Robert Duvall gives a typically grandstanding performance opposite Robert Downey Jnr in The Judge - one for which he has just received his seventh Oscar nomination. Duvall, whose film credits range from To Kill a Mocking Bird and The Godfather to Apocalypse Now and Tender Mercies, plays a small-town judge. The judge's absolute certainty in his own righteousness is undermined when his memory begins to fail. He is involved in a hit-and-run case - and it seems he may have taken the law into his own hands.
"It was hard work," the 84-year-old Duvall says of the role, for which he also received a Golden Globe nomination. "You get 23 days on an independent movie. You get 60 days on a big movie but the 60 days seems like 23 because you are working intensely each day."
In one scene, we see the judge in a state of panicked incontinence - a once mighty figure who can no longer even look after himself. Ask Duvall how he prepared for such a harrowing scene and he simply says that he "followed" the writing.
Following the writing has been Duvall's policy right since the start of his career. In the late 1950s, playwright Arthur Miller came to see him play Italian-American longshoreman Eddie Carbone in an off-Broadway production of Miller's A View from the Bridge.
"He (Miller) visited the rehearsal once or twice. Some friends of mine from East Harlem, where they have organised crime, they said Arthur Miller reminded them of a 'made man.' When you become successful in a (crime) syndicate, you're a 'made man'. He had that New York accent and he was dressed so neatly. He reminded my friends from that area of a 'made man' although he was a very educated guy."
It's an intriguing observation and can't help but make you think that his memories of Miller fed into the well-dressed but understated lawyer Tom Hagen, Don Corleone's adopted son, Duvall played so memorably in The Godfather (picking up his first Oscar nomination in the process way back in 1973.)

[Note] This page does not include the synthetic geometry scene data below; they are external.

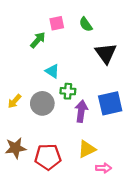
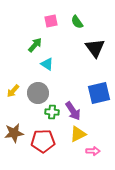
green arrow: (38, 40) -> (35, 45), moved
green cross: (68, 91) -> (52, 112), moved
purple arrow: (81, 111) -> (73, 111), moved, turned 138

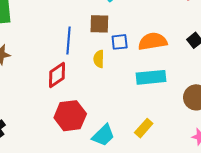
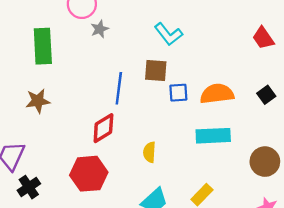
yellow semicircle: (99, 59) -> (149, 152), moved
red hexagon: (70, 116) -> (89, 174), moved

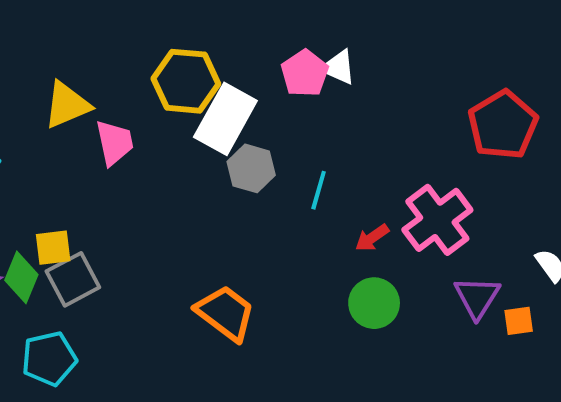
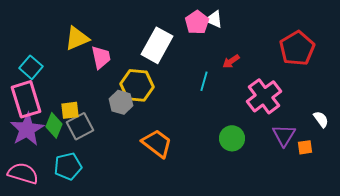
yellow hexagon: (186, 81) -> (137, 85), moved
gray hexagon: (251, 168) -> (121, 102), moved
red arrow: (372, 238) -> (231, 61), moved

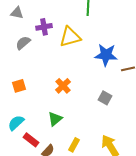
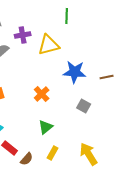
blue star: (106, 55) -> (75, 72), moved
green triangle: (55, 119) -> (46, 127), moved

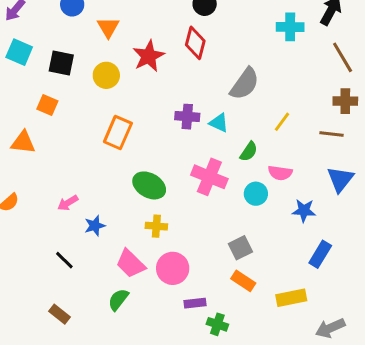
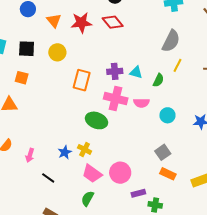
red diamond: (195, 43) -> (113, 22), turned -45
red star: (149, 56) -> (81, 23), moved, turned 30
gray semicircle: (245, 84) -> (171, 41), moved
orange rectangle: (118, 133) -> (82, 80), moved
green semicircle: (249, 152) -> (158, 80), moved
pink semicircle: (280, 173) -> (141, 103), moved
pink cross: (209, 177) -> (116, 99), moved
pink arrow: (68, 203) -> (30, 155), moved, turned -32
yellow cross: (156, 226) -> (85, 149), moved, turned 32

Duvall's big movie break came when writer Horton Foote recommended him for the role of the reclusive Boo Radley in To Kill a Mockingbird (1962). Duvall points to Foote and to Francis Ford Coppola (who cast him in The Rain People, The Godfather and Apocalypse Now) as being "somewhat instrumental in helping me in my beginning years as an actor".
Having started as a Method-style stage actor, Duvall has now all but given up theatre. "I haven't done theatre in many years. The great Eleonora Duse said she refused to do (a performance) eight times a week. I think eight times a week is a bit of a burden. If I had to go back to the theatre right now, I could do it but I prefer film because you get to travel and to meet people."
Duvall is hoping to be back in the saddle again soon. He is planning a new film, The Day the Cowboys Quit, adapted from a book by Elmer Kelton. "It's about some cowboys who went on strike against some big ranch owners who would not let them have their own band of horses and small herd of cattle." James Caan (a friend from Godfather days) has agreed to appear in it and Peter Berg is in talks to direct. The hitch now is finding the financing. Westerns aren't exactly a popular genre even if Duvall sees them as the quintessential American form of storytelling. "You [in the UK] have Shakespeare, and we [in the US] have certain things and the Western is one of them!" he declares.
One of the most incongruous credits in Duvall's very lengthy filmography is Scottish football drama A Shot at Glory, in which he co-starred with the Scotland international Ally McCoist. The film was shot in the East Neuk of Fife, not a location often visited by Hollywood stars.
What brought Duvall to Scotland to play dour Scottish football coach Gordon McCloud in a lowish-budget sports movie?
"It happened to be about Scottish football. I do like soccer, football, a lot. The Scottish are good at it but not great," Duvall states. "Somebody said that when they (the Scots) play Brazil, there is one team that thinks they're the greatest and the other team that knows they're the greatest."
Duvall has appeared with many screen greats over the last 50 years: Wayne, Gregory Peck, Marlon Brando, Frank Sinatra, Steve McQueen, Clint Eastwood, Laurence Olivier and Peter Finch. He singles out Brando as the one who influenced him most: "He was kind of like the godfather of young actors."
Even now, in his eighties, he isn't embarrassed to acknowledge his childlike admiration for such peers. "It's always good to have heroes. If you don't have heroes, at one point in your life, you don't grow. Nobody has all the answers … it is healthy and legitimate to have heroes."